_Task brief_
Write out every entry exactly as it appears, omitting the pictures.

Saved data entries
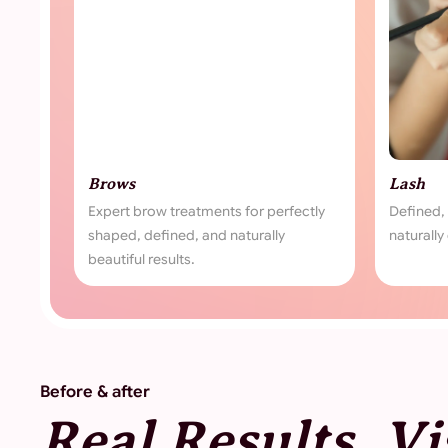
Lash
ow treatments for perfectly
Defined, lifted, and fuller lashes 
efined, and naturally
naturally captivating look.
results.
Before & after
Real Results, Vi
Transformation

_Written response_
Lash
ow treatments for perfectly
Defined, lifted, and fuller lashes 
efined, and naturally
naturally captivating look.
results.
Before & after
Real Results, Vi
Transformation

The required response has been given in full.